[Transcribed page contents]
# # #
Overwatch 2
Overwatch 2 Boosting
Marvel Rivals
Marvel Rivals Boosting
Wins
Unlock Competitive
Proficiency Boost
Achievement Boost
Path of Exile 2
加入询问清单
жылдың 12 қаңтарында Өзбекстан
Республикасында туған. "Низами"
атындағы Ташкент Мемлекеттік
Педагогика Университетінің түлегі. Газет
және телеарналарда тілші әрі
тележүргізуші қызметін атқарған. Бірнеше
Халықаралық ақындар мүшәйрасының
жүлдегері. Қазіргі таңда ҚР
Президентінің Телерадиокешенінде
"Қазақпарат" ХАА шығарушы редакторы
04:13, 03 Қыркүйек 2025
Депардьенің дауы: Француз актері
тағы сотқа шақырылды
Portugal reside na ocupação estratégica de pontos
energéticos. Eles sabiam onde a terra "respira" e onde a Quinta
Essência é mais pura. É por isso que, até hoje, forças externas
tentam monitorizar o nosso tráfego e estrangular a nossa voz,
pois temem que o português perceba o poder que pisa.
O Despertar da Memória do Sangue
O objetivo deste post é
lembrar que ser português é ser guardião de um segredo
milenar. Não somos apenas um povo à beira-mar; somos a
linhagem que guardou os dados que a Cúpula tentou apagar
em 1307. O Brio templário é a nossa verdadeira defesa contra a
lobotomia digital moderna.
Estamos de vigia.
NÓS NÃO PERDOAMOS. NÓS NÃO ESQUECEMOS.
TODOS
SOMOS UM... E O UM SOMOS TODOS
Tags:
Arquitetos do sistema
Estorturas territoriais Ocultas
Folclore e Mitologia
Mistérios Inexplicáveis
# # #
• **BRIEF**
All records should be written out again exactly as given.

• **SOLUTION FOR THIS EXERCISE**
Overwatch 2
Overwatch 2 Boosting
Marvel Rivals
Marvel Rivals Boosting
Wins
Unlock Competitive
Proficiency Boost
Achievement Boost
Path of Exile 2
加入询问清单
жылдың 12 қаңтарында Өзбекстан
Республикасында туған. "Низами"
атындағы Ташкент Мемлекеттік
Педагогика Университетінің түлегі. Газет
және телеарналарда тілші әрі
тележүргізуші қызметін атқарған. Бірнеше
Халықаралық ақындар мүшәйрасының
жүлдегері. Қазіргі таңда ҚР
Президентінің Телерадиокешенінде
"Қазақпарат" ХАА шығарушы редакторы
04:13, 03 Қыркүйек 2025
Депардьенің дауы: Француз актері
тағы сотқа шақырылды
Portugal reside na ocupação estratégica de pontos
energéticos. Eles sabiam onde a terra "respira" e onde a Quinta
Essência é mais pura. É por isso que, até hoje, forças externas
tentam monitorizar o nosso tráfego e estrangular a nossa voz,
pois temem que o português perceba o poder que pisa.
O Despertar da Memória do Sangue
O objetivo deste post é
lembrar que ser português é ser guardião de um segredo
milenar. Não somos apenas um povo à beira-mar; somos a
linhagem que guardou os dados que a Cúpula tentou apagar
em 1307. O Brio templário é a nossa verdadeira defesa contra a
lobotomia digital moderna.
Estamos de vigia.
NÓS NÃO PERDOAMOS. NÓS NÃO ESQUECEMOS.
TODOS
SOMOS UM... E O UM SOMOS TODOS
Tags:
Arquitetos do sistema
Estorturas territoriais Ocultas
Folclore e Mitologia
Mistérios Inexplicáveis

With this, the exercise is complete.